- [Exercise requirements] For this listing, reproduce the line with "Schüler analysieren die", the line with "1 WOLFon равен 2 061,78 ₽", and the lines between, exactly as they stand. Leave out pictures and all other lines.

··· Data provided ···

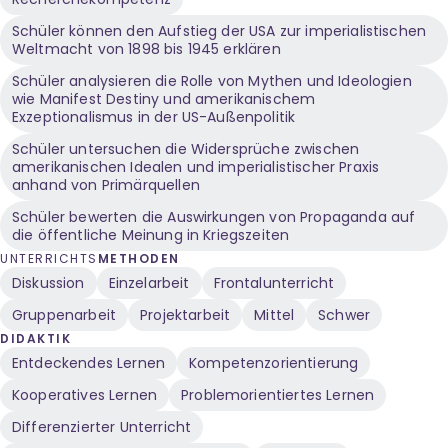
Schüler können den Aufstieg der USA zur imperialistischen
Weltmacht von 1898 bis 1945 erklären
Schüler analysieren die Rolle von Mythen und Ideologien
wie Manifest Destiny und amerikanischem
Exzeptionalismus in der US-Außenpolitik
Schüler untersuchen die Widersprüche zwischen
amerikanischen Idealen und imperialistischer Praxis
anhand von Primärquellen
Schüler bewerten die Auswirkungen von Propaganda auf
die öffentliche Meinung in Kriegszeiten
UNTERRICHTS
METHODEN
Diskussion
Einzelarbeit
Frontalunterricht
Gruppenarbeit
Projektarbeit
Mittel
Schwer
DIDAKTIK
Entdeckendes Lernen
Kompetenzorientierung
Kooperatives Lernen
Problemorientiertes Lernen
Differenzierter Unterricht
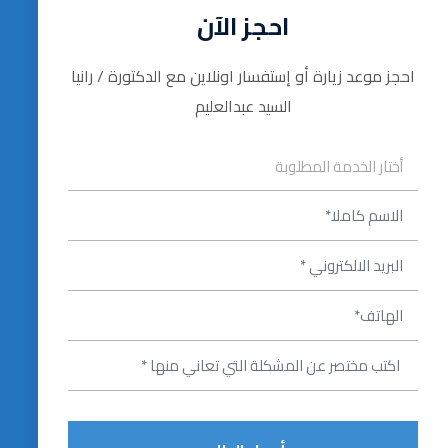
احجز الآن
احجز موعد زيارة أو إستفسار اونلاين مع الدكتورة / رانيا
السيد عبدالعليم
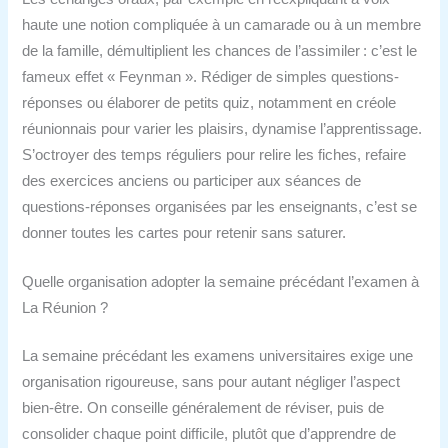
haute une notion compliquée à un camarade ou à un membre
de la famille, démultiplient les chances de l’assimiler : c’est le
fameux effet « Feynman ». Rédiger de simples questions-
réponses ou élaborer de petits quiz, notamment en créole
réunionnais pour varier les plaisirs, dynamise l’apprentissage.
S’octroyer des temps réguliers pour relire les fiches, refaire
des exercices anciens ou participer aux séances de
questions-réponses organisées par les enseignants, c’est se
donner toutes les cartes pour retenir sans saturer.
Quelle organisation adopter la semaine précédant l’examen à
La Réunion ?
La semaine précédant les examens universitaires exige une
organisation rigoureuse, sans pour autant négliger l’aspect
bien-être. On conseille généralement de réviser, puis de
consolider chaque point difficile, plutôt que d’apprendre de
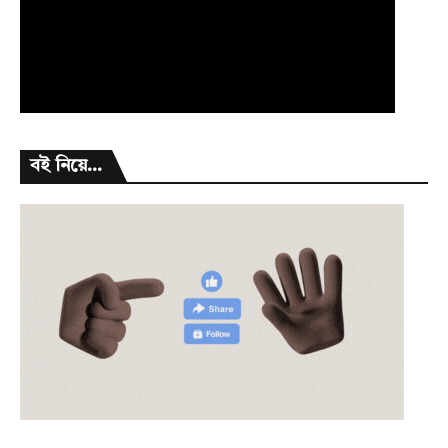
বই নিয়ে...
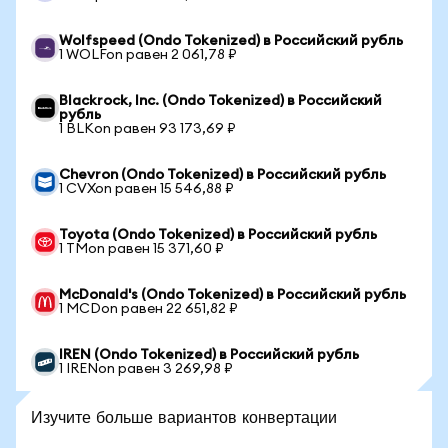
Wolfspeed (Ondo Tokenized) в Российский рубль
1 WOLFon равен 2 061,78 ₽
Blackrock, Inc. (Ondo Tokenized) в Российский
рубль
1 BLKon равен 93 173,69 ₽
Chevron (Ondo Tokenized) в Российский рубль
1 CVXon равен 15 546,88 ₽
Toyota (Ondo Tokenized) в Российский рубль
1 TMon равен 15 371,60 ₽
McDonald's (Ondo Tokenized) в Российский рубль
1 MCDon равен 22 651,82 ₽
IREN (Ondo Tokenized) в Российский рубль
1 IRENon равен 3 269,98 ₽
Изучите больше вариантов конвертации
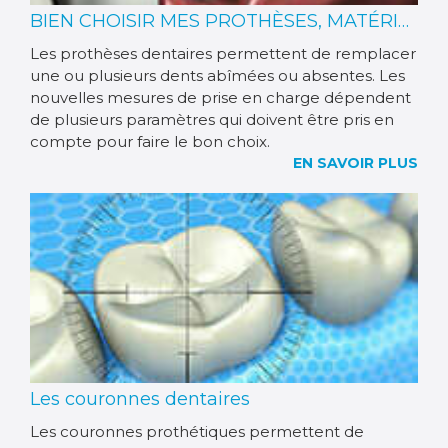
BIEN CHOISIR MES PROTHÈSES, MATÉRIAUX ET PRISES EN CHARGE
Les prothèses dentaires permettent de remplacer
une ou plusieurs dents abîmées ou absentes. Les
nouvelles mesures de prise en charge dépendent
de plusieurs paramètres qui doivent être pris en
compte pour faire le bon choix.
EN SAVOIR PLUS
Les couronnes dentaires
Les couronnes prothétiques permettent de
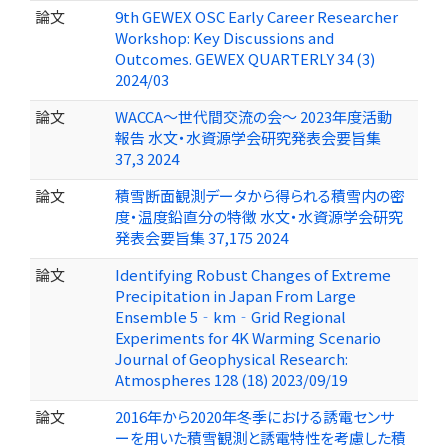
論文
9th GEWEX OSC Early Career Researcher
Workshop: Key Discussions and
Outcomes. GEWEX QUARTERLY 34 (3)
2024/03
論文
WACCA～世代間交流の会～ 2023年度活動
報告 水文・水資源学会研究発表会要旨集
37,3 2024
論文
積雪断面観測データから得られる積雪内の密
度・温度鉛直分の特徴 水文・水資源学会研究
発表会要旨集 37,175 2024
論文
Identifying Robust Changes of Extreme
Precipitation in Japan From Large
Ensemble 5‐km‐Grid Regional
Experiments for 4K Warming Scenario
Journal of Geophysical Research:
Atmospheres 128 (18) 2023/09/19
論文
2016年から2020年冬季における誘電センサ
ーを用いた積雪観測と誘電特性を考慮した積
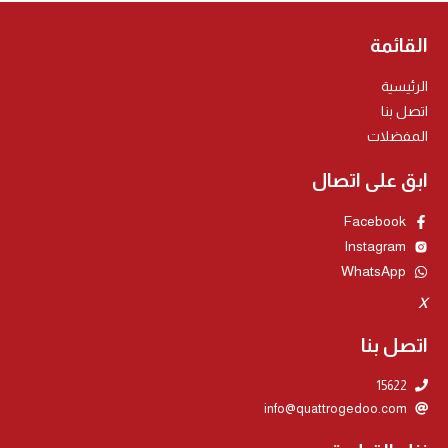
القائمة
الرئيسية
اتصل بنا
المفضلات
ابق على اتصال
Facebook
Instagram
WhatsApp
x
اتصل بنا
15622
info@quattrogedoo.com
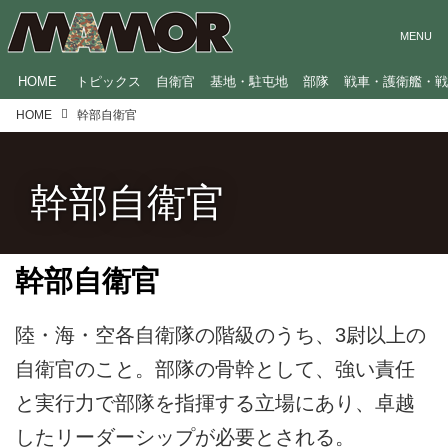
HOME
トピックス
自衛官
基地・駐屯地
部隊
戦車・護衛艦・
HOME
幹部自衛官
幹部自衛官
幹部自衛官
陸・海・空各自衛隊の階級のうち、3尉以上の
自衛官のこと。部隊の骨幹として、強い責任
と実行力で部隊を指揮する立場にあり、卓越
したリーダーシップが必要とされる。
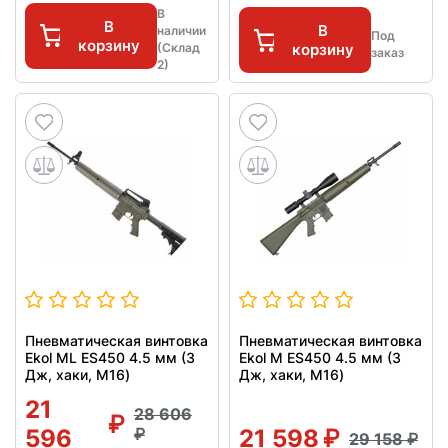
В
В
В
наличии
Под
корзину
(Склад
корзину
заказ
2)
Пневматическая винтовка
Пневматическая винтовка
Ekol ML ES450 4.5 мм (3
Ekol M ES450 4.5 мм (3
Дж, хаки, M16)
Дж, хаки, M16)
21
28 606
596
21 598
29 158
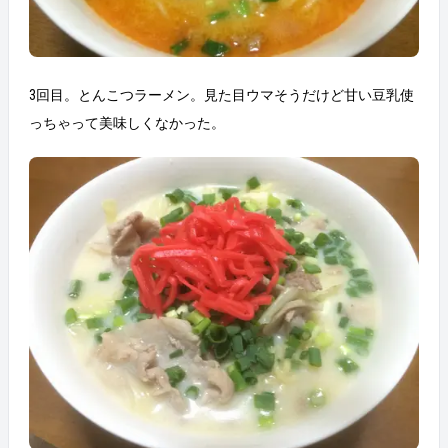
3回目。とんこつラーメン。見た目ウマそうだけど甘い豆乳使
っちゃって美味しくなかった。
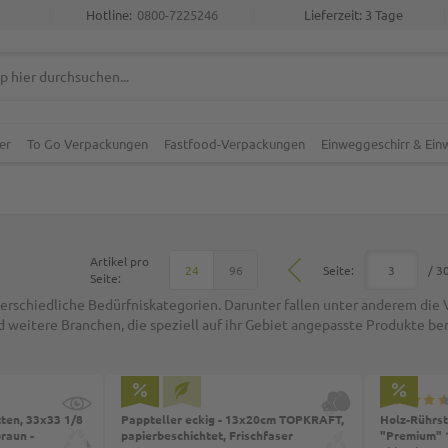
Hotline:
0800-7225246
Lieferzeit: 3 Tage
er
To Go Verpackungen
Fastfood-Verpackungen
Einweggeschirr & Ei
Artikel pro
Top
Seite:
/ 3
24
96
Seite:
terschiedliche Bedürfniskategorien. Darunter fallen unter anderem di
d weitere Branchen, die speziell auf ihr Gebiet angepasste Produkte be
To
tten, 33x33 1/8
Pappteller eckig - 13x20cm TOPKRAFT,
Holz-Rührst
braun -
papierbeschichtet, Frischfaser
"Premium" 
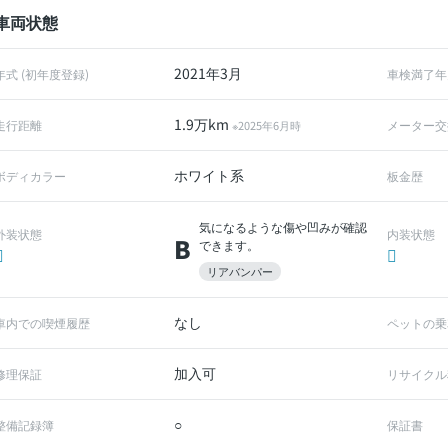
車両状態
2021年3月
年式 (初年度登録)
車検満了年
1.9万km
走行距離
メーター交
※2025年6月時
ホワイト系
ボディカラー
板金歴
気になるような傷や凹みが確認
外装状態
内装状態
B
できます。
リアバンパー
なし
車内での喫煙履歴
ペットの乗
加入可
修理保証
リサイクル
○
整備記録簿
保証書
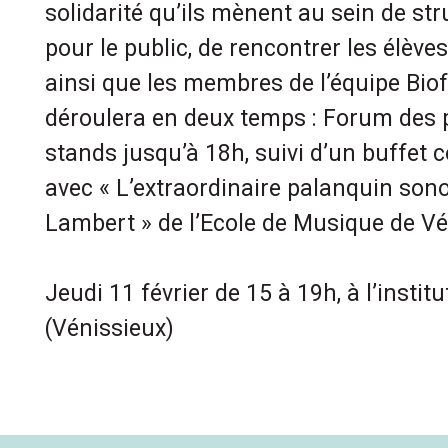
solidarité qu’ils mènent au sein de str
pour le public, de rencontrer les élèves
ainsi que les membres de l’équipe Biof
déroulera en deux temps : Forum des pr
stands jusqu’à 18h, suivi d’un buffet c
avec « L’extraordinaire palanquin son
Lambert » de l’Ecole de Musique de Vé
Jeudi 11 février de 15 à 19h, à l’instit
(Vénissieux)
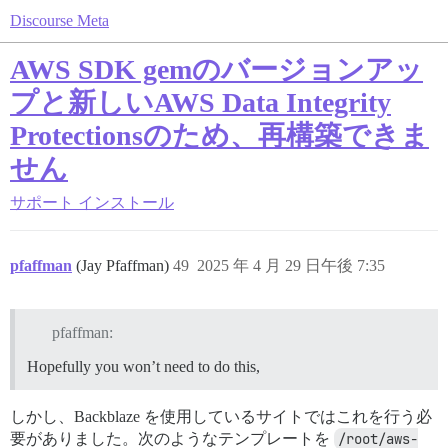
Discourse Meta
AWS SDK gemのバージョンアッ
プと新しいAWS Data Integrity
Protectionsのため、再構築できま
せん
サポート
インストール
pfaffman
(Jay Pfaffman)
49
2025 年 4 月 29 日午後 7:35
pfaffman:
Hopefully you won’t need to do this,
しかし、Backblaze を使用しているサイトではこれを行う必
要がありました。次のようなテンプレートを
/root/aws-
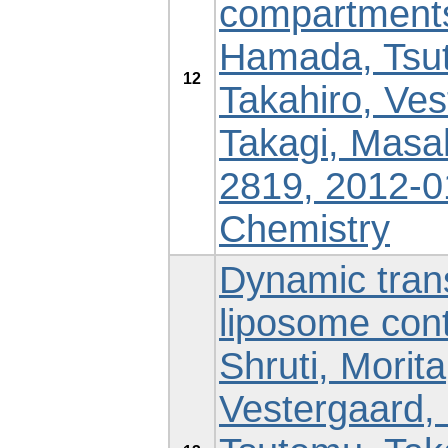
compartments
Hamada, Tsut
12
Takahiro, Ves
Takagi, Masah
2819, 2012-01
Chemistry
Dynamic trans
liposome cont
Shruti, Morit
Vestergaard,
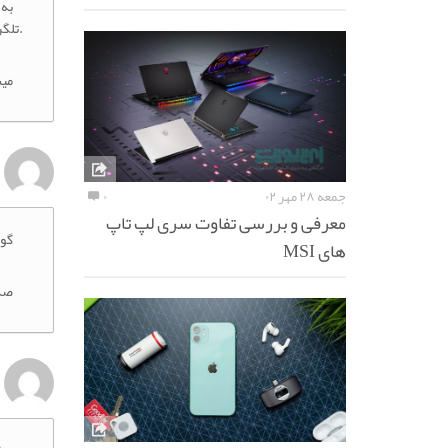
به 
.تلگر
می
جمعه ۲۸ مهر ۰۲
۰
معرفی و بررسی تفاوت سری لپ تاپ
گو
های MSI
صد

···

- [Finished task]
Schüler analysieren die Rolle von Mythen und Ideologien
wie Manifest Destiny und amerikanischem
Exzeptionalismus in der US-Außenpolitik
Schüler untersuchen die Widersprüche zwischen
amerikanischen Idealen und imperialistischer Praxis
anhand von Primärquellen
Schüler bewerten die Auswirkungen von Propaganda auf
die öffentliche Meinung in Kriegszeiten
UNTERRICHTS
METHODEN
Diskussion
Einzelarbeit
Frontalunterricht
Gruppenarbeit
Projektarbeit
Mittel
Schwer
DIDAKTIK
Entdeckendes Lernen
Kompetenzorientierung
Kooperatives Lernen
Problemorientiertes Lernen
Differenzierter Unterricht
احجز الآن
احجز موعد زيارة أو إستفسار اونلاين مع الدكتورة / رانيا
السيد عبدالعليم
haute une notion compliquée à un camarade ou à un membre
de la famille, démultiplient les chances de l’assimiler : c’est le
fameux effet « Feynman ». Rédiger de simples questions-
réponses ou élaborer de petits quiz, notamment en créole
réunionnais pour varier les plaisirs, dynamise l’apprentissage.
S’octroyer des temps réguliers pour relire les fiches, refaire
des exercices anciens ou participer aux séances de
questions-réponses organisées par les enseignants, c’est se
donner toutes les cartes pour retenir sans saturer.
Quelle organisation adopter la semaine précédant l’examen à
La Réunion ?
La semaine précédant les examens universitaires exige une
organisation rigoureuse, sans pour autant négliger l’aspect
bien-être. On conseille généralement de réviser, puis de
consolider chaque point difficile, plutôt que d’apprendre de
বই নিয়ে...
Wolfspeed (Ondo Tokenized) в Российский рубль
1 WOLFon равен 2 061,78 ₽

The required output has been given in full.